An apprentice chef from the Illawarra Master Builders Club has taken out one of the top honours at the club industry's most prestigious cooking competition.
Summer Carson was recently named this year's Apprentice of the Year at the annual Chef's Table event.
The third-year apprentice joined executive chef Paolo de Luca and battled it out against 86 chefs from 43 clubs in a Masterchef-style cook-off held at Ryde TAFE last month.
The 21-year-old was ecstatic at winning the prestigious award.
"It means so much. To have that title, I'm still speechless," Miss Carson said.
"The competition was tough, especially the Mystery Box. I'd never used some of the ingredients, let alone even heard of some of them.
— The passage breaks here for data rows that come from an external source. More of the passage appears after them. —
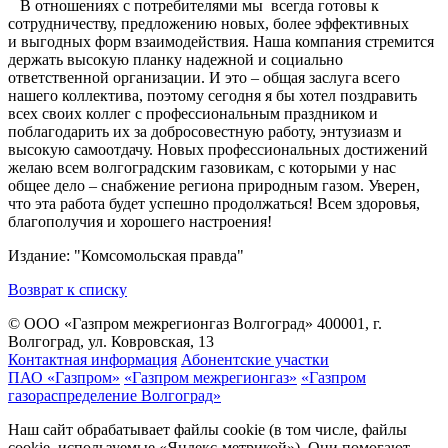
В отношениях с потребителями мы всегда готовы к
сотрудничеству, предложению новых, более эффективных
и выгодных форм взаимодействия. Наша компания стремится
держать высокую планку надежной и социально
ответственной организации. И это – общая заслуга всего
нашего коллектива, поэтому сегодня я бы хотел поздравить
всех своих коллег с профессиональным праздником и
поблагодарить их за добросовестную работу, энтузиазм и
высокую самоотдачу. Новых профессиональных достижений
желаю всем волгоградским газовикам, с которыми у нас
общее дело – снабжение региона природным газом. Уверен,
что эта работа будет успешно продолжаться! Всем здоровья,
благополучия и хорошего настроения!
Издание: "Комсомольская правда"
Возврат к списку
© ООО «Газпром межрегионгаз Волгоград»
400001, г.
Волгоград, ул. Ковровская, 13
Контактная информация
Абонентские участки
ПАО «Газпром»
«Газпром межрегионгаз»
«Газпром
газораспределение Волгоград»
Наш сайт обрабатывает файлы cookie (в том числе, файлы
cookie, используемые «Яндекс-метрикой»). Они помогают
"It was a real shock to the system and I really didn't know what to do with it....but the fact I was competing against other apprentices spurred me into action and I somehow managed to wow the judges."
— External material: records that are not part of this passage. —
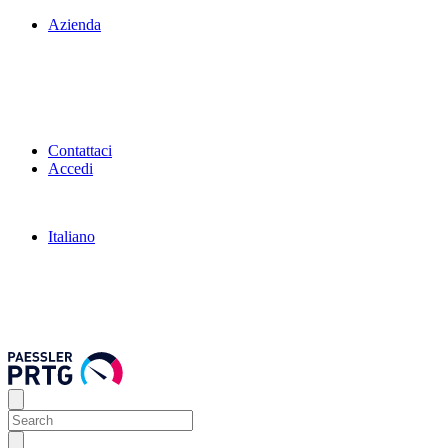
Azienda
Contattaci
Accedi
Italiano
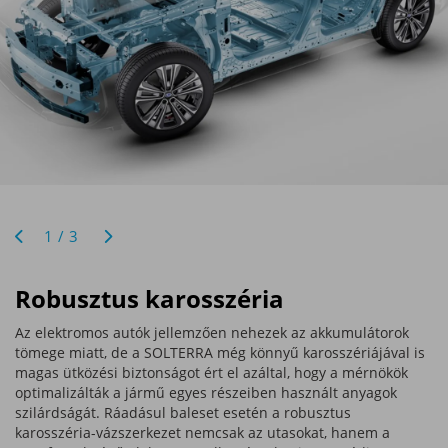
1/3
Robusztus karosszéria
Az elektromos autók jellemzően nehezek az akkumulátorok
tömege miatt, de a SOLTERRA még könnyű karosszériájával is
magas ütközési biztonságot ért el azáltal, hogy a mérnökök
optimalizálták a jármű egyes részeiben használt anyagok
szilárdságát. Ráadásul baleset esetén a robusztus
karosszéria-vázszerkezet nemcsak az utasokat, hanem a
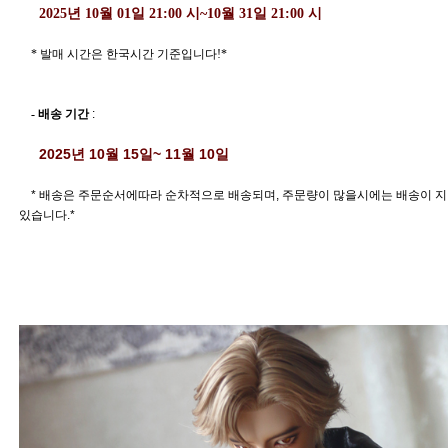
  2025년 10월 01일 21:00 시~10월 31일 21:00 시 
    * 발매 시간은 한국시간 기준입니다!*
- 배송 기간 
: 
  2025년 10월 15일~ 11월 10일 
    * 배송은 주문순서에따라 순차적으로 배송되며, 주문량이 많을시에는 배송이 지연될수
있습니다.*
The Mystery Box ingredients included - whole corn-fed chicken, chicken liver, chicken hearts, Western Star unsalted butter, Anchor cooking cream, preserved figs, Kohlrabi, cavolo nero, mushrooms (Swiss brown, white cup, white flat and portabella), daikon radish, potato kestrel, Dutch carrots, ruby grapefruit and raspberries.
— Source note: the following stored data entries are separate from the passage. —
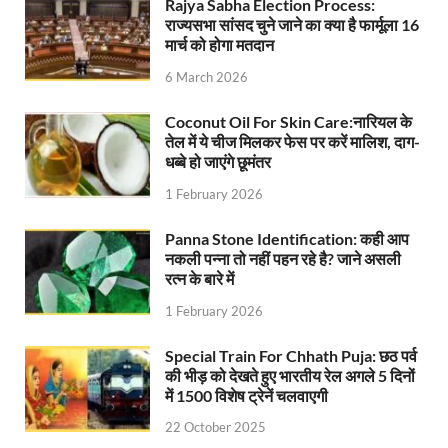
Rajya Sabha Election Process:
राज्यसभा सांसद चुने जाने का क्या है फार्मूला 16
UP Ayush App: योगी सरकार जल्द लांच करेगी आयुष एप, घर ब
मार्च को होगा मतदान
CM Yogi Gift: मुख्यमंत्री योगी आदित्यनाथ ने लघु व सीमांत
6 March 2026
River Drone Survey Model: सीएम योगी के रिवर ड्रोन सर
Coconut Oil For Skin Care:नारियल के
तेल में ये चीज मिलकर फेस पर करें मालिश, दाग-
Yuwa Sahkar Sammelan: मुख्यमंत्री ने डीएम वाराणसी व
धब्बे हो जाएंगे छूमंतर
Delhi Air Pollution: फेफड़ों के लिए कितनी खतरनाक हुई
1 February 2026
Save Aravali Movement: क्या है अरावली की नई परिभाषा
Panna Stone Identification: कही आप
नकली पन्ना तो नहीं पहन रहे है? जाने असली
UP Cough Syrup Issue: कोडीन युक्त कफ सिरप मामले में
रत्न के बारे में
UP Road Safty: सड़क सुरक्षा के लिए मुख्यमंत्री का 4-ई मॉ
1 February 2026
KP Maurya Statement: माफिया और समाजवादी पार्टी एक दूस
Special Train For Chhath Puja: छठ पर्व
की भीड़ को देखते हुए भारतीय रेल अगले 5 दिनों
FSSAI: जांच में अंडे पूरी तरह सुरक्षित पाए गए: FSSAI अंडो
में 1500 विशेष ट्रेनें चलवाएगी
Anil Vij Statement: कांग्रेस का अविश्वास प्रस्ताव सदन मे
22 October 2025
The chefs from Illawarra Master Builders Club entree dish was mushroom and chicken ravioli served on a fegatini and chicken heart ragu, with a burnt butter and sage sauce - garnished with cavolo nero.
Main was stuffed chicken supreme with figs, served on a bed of Tuscan cabbage, and roasted root vegetables - finished in own jus. Garnished with kohlrabi.
Dessert was white chocolate and raspberry mousse, served with caramelised grapefruit segments.
ClubsNSW CEO Anthony Ball said the quality of the dishes showed that registered clubs are leading the way in dining.